* RECORDS PROVIDED
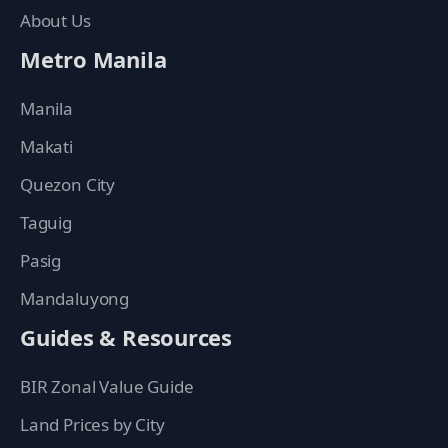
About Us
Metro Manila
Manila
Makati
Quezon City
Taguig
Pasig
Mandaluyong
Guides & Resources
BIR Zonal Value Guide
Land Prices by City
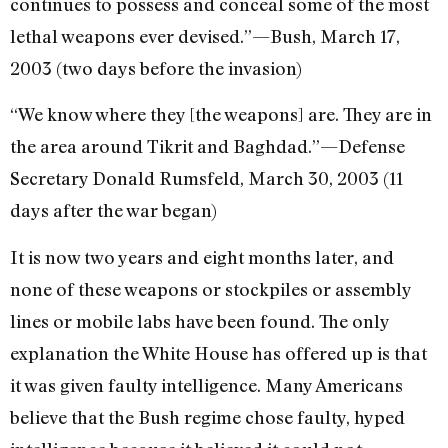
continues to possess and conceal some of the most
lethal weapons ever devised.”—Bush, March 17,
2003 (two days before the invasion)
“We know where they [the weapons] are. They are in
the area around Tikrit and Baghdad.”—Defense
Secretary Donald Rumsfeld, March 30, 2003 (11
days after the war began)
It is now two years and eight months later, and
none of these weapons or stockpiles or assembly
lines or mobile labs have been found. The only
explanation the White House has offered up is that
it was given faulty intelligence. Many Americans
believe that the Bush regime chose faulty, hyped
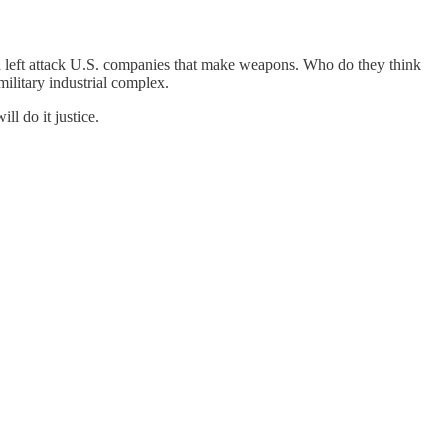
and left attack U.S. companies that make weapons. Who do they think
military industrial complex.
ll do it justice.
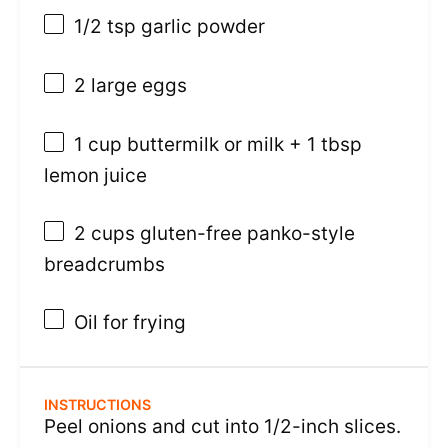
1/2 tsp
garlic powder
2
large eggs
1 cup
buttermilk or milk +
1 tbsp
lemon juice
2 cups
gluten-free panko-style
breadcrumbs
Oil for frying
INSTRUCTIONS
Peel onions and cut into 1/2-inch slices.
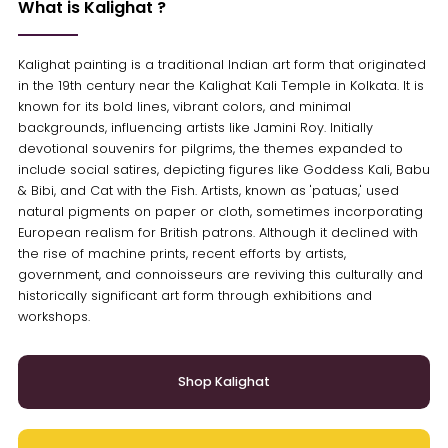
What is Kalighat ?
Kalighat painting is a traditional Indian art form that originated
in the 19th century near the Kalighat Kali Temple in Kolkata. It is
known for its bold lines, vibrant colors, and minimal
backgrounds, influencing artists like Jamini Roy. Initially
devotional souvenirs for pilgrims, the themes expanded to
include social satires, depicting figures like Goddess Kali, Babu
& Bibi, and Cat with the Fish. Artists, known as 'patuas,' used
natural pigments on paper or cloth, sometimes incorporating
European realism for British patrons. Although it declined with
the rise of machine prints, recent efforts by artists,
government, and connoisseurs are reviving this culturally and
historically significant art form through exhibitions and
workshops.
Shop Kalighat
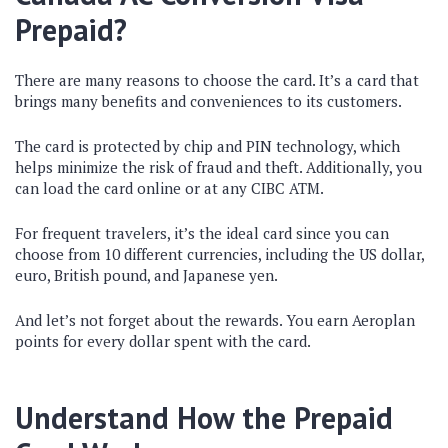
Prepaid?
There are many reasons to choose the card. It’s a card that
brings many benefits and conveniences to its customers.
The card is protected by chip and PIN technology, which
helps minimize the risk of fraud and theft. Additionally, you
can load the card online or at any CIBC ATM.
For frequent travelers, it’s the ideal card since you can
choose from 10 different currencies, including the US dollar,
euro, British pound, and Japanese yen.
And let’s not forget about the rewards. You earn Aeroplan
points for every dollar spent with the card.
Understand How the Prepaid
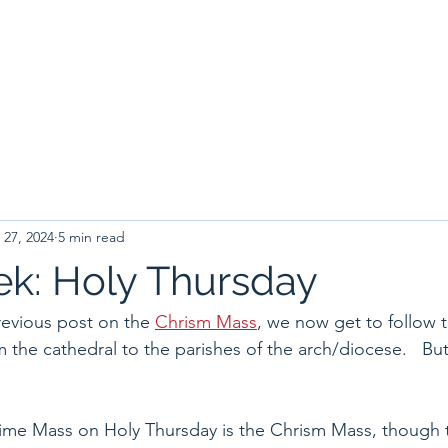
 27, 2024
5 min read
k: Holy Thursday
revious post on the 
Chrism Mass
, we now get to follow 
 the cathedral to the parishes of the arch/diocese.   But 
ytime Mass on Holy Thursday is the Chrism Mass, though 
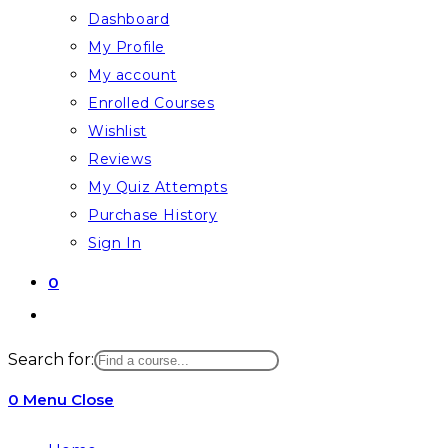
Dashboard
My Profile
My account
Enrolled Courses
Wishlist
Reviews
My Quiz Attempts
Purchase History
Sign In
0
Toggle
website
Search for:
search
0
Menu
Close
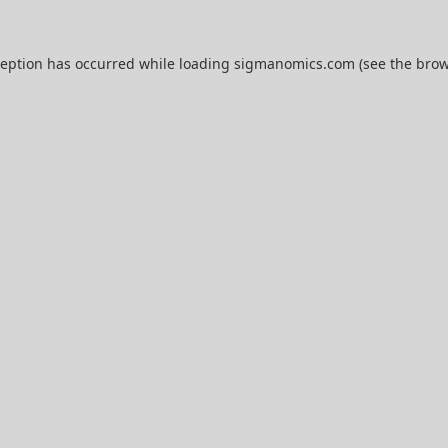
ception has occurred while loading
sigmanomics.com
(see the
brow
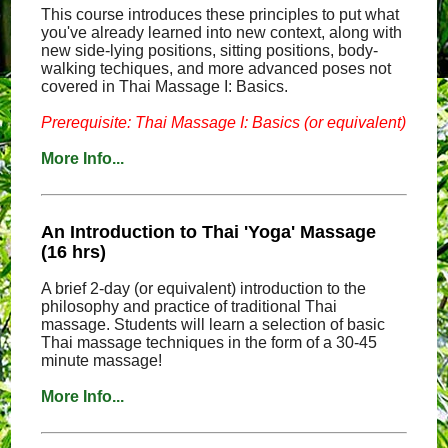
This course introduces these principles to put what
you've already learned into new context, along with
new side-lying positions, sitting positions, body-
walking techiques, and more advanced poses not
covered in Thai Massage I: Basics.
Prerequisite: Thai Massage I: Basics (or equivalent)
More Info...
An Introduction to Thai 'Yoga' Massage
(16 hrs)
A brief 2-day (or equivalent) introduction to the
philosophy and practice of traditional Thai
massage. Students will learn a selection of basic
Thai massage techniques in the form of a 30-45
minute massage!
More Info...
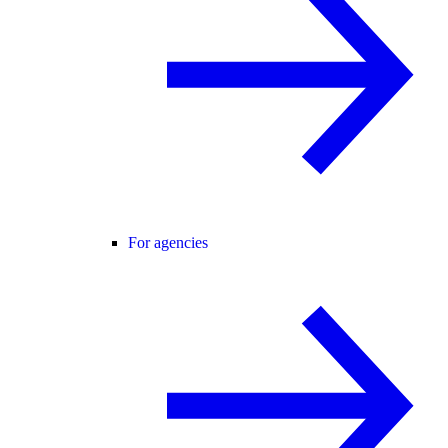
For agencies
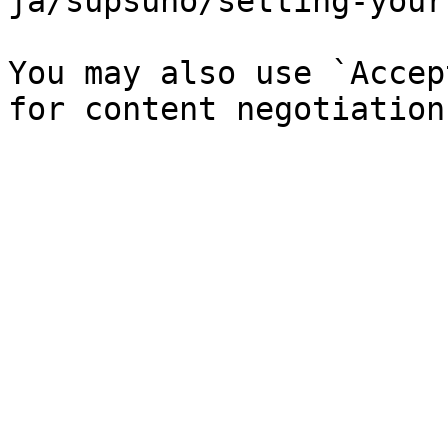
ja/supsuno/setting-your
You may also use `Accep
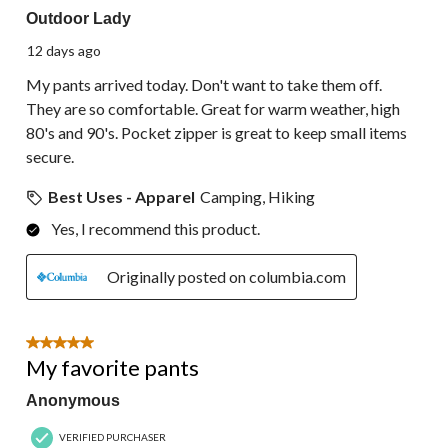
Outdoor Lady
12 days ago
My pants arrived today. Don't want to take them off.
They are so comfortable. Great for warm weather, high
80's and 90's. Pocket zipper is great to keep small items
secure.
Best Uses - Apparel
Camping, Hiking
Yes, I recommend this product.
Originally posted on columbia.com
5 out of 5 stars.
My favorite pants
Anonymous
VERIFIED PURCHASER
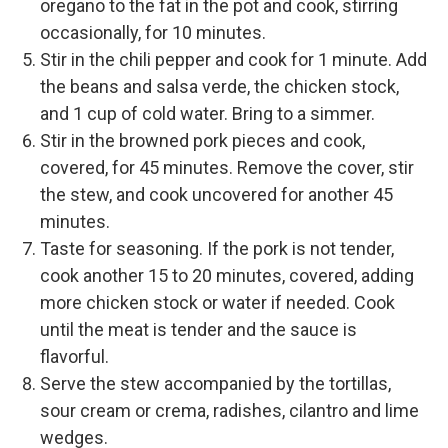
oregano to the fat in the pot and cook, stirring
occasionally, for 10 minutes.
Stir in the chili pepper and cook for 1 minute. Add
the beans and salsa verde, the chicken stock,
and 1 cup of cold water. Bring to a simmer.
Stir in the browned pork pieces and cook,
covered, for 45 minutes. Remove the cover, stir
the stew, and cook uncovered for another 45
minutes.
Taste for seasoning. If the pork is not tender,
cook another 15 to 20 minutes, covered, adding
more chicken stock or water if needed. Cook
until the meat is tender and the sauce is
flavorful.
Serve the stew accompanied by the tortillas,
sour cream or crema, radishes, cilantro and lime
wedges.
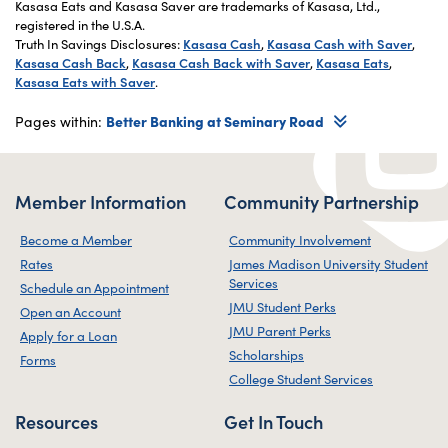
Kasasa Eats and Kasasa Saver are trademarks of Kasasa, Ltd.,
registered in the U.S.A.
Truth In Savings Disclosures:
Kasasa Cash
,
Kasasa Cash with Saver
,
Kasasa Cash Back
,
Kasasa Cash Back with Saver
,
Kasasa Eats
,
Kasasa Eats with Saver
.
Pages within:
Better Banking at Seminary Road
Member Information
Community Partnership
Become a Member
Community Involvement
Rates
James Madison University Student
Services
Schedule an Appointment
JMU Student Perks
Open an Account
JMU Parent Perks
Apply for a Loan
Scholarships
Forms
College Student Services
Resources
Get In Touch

* WHAT YOU ARE ASKED TO DO
The answer must be the full listing above, copied exactly, with no pictures in it.

* RESPONSE AREA
About Us
Metro Manila
Manila
Makati
Quezon City
Taguig
Pasig
Mandaluyong
Guides & Resources
BIR Zonal Value Guide
Land Prices by City
continues to possess and conceal some of the most
lethal weapons ever devised.”—Bush, March 17,
2003 (two days before the invasion)
“We know where they [the weapons] are. They are in
the area around Tikrit and Baghdad.”—Defense
Secretary Donald Rumsfeld, March 30, 2003 (11
days after the war began)
It is now two years and eight months later, and
none of these weapons or stockpiles or assembly
lines or mobile labs have been found. The only
explanation the White House has offered up is that
it was given faulty intelligence. Many Americans
believe that the Bush regime chose faulty, hyped
and left attack U.S. companies that make weapons. Who do they think
military industrial complex.
ll do it justice.
1/2 tsp
garlic powder
2
large eggs
1 cup
buttermilk or milk +
1 tbsp
lemon juice
2 cups
gluten-free panko-style
breadcrumbs
Oil for frying
INSTRUCTIONS
Peel onions and cut into 1/2-inch slices.
What is Kalighat ?
Kalighat painting is a traditional Indian art form that originated
in the 19th century near the Kalighat Kali Temple in Kolkata. It is
known for its bold lines, vibrant colors, and minimal
backgrounds, influencing artists like Jamini Roy. Initially
devotional souvenirs for pilgrims, the themes expanded to
include social satires, depicting figures like Goddess Kali, Babu
& Bibi, and Cat with the Fish. Artists, known as 'patuas,' used
natural pigments on paper or cloth, sometimes incorporating
European realism for British patrons. Although it declined with
the rise of machine prints, recent efforts by artists,
government, and connoisseurs are reviving this culturally and
historically significant art form through exhibitions and
workshops.
Shop Kalighat
Prepaid?
There are many reasons to choose the card. It’s a card that
brings many benefits and conveniences to its customers.
The card is protected by chip and PIN technology, which
helps minimize the risk of fraud and theft. Additionally, you
can load the card online or at any CIBC ATM.
For frequent travelers, it’s the ideal card since you can
choose from 10 different currencies, including the US dollar,
euro, British pound, and Japanese yen.
And let’s not forget about the rewards. You earn Aeroplan
points for every dollar spent with the card.
Understand How the Prepaid
 27, 2024
5 min read
k: Holy Thursday
revious post on the 
Chrism Mass
, we now get to follow 
 the cathedral to the parishes of the arch/diocese.   But 
ytime Mass on Holy Thursday is the Chrism Mass, though 
Dashboard
My Profile
My account
Enrolled Courses
Wishlist
Reviews
My Quiz Attempts
Purchase History
Sign In
0
Toggle
website
Search for:
search
0
Menu
Close
ception has occurred while loading
sigmanomics.com
(see the
brow
This course introduces these principles to put what
you've already learned into new context, along with
new side-lying positions, sitting positions, body-
walking techiques, and more advanced poses not
covered in Thai Massage I: Basics.
Prerequisite: Thai Massage I: Basics (or equivalent)
More Info...
An Introduction to Thai 'Yoga' Massage
(16 hrs)
A brief 2-day (or equivalent) introduction to the
philosophy and practice of traditional Thai
massage. Students will learn a selection of basic
Thai massage techniques in the form of a 30-45
minute massage!
More Info...
For agencies
ja/supsuno/setting-your
You may also use `Accep
Outdoor Lady
12 days ago
My pants arrived today. Don't want to take them off.
They are so comfortable. Great for warm weather, high
80's and 90's. Pocket zipper is great to keep small items
secure.
Best Uses - Apparel
Camping, Hiking
Yes, I recommend this product.
Originally posted on columbia.com
5 out of 5 stars.
My favorite pants
Anonymous
VERIFIED PURCHASER
oregano to the fat in the pot and cook, stirring
occasionally, for 10 minutes.
Stir in the chili pepper and cook for 1 minute. Add
the beans and salsa verde, the chicken stock,
and 1 cup of cold water. Bring to a simmer.
Stir in the browned pork pieces and cook,
covered, for 45 minutes. Remove the cover, stir
the stew, and cook uncovered for another 45
minutes.
Taste for seasoning. If the pork is not tender,
cook another 15 to 20 minutes, covered, adding
more chicken stock or water if needed. Cook
until the meat is tender and the sauce is
flavorful.
Serve the stew accompanied by the tortillas,
sour cream or crema, radishes, cilantro and lime
wedges.
Kasasa Eats and Kasasa Saver are trademarks of Kasasa, Ltd.,
registered in the U.S.A.
Truth In Savings Disclosures:
Kasasa Cash
,
Kasasa Cash with Saver
,
Kasasa Cash Back
,
Kasasa Cash Back with Saver
,
Kasasa Eats
,
Kasasa Eats with Saver
.
Pages within:
Better Banking at Seminary Road
Member Information
Community Partnership
Become a Member
Community Involvement
Rates
James Madison University Student
Services
Schedule an Appointment
JMU Student Perks
Open an Account
JMU Parent Perks
Apply for a Loan
Scholarships
Forms
College Student Services
Resources
Get In Touch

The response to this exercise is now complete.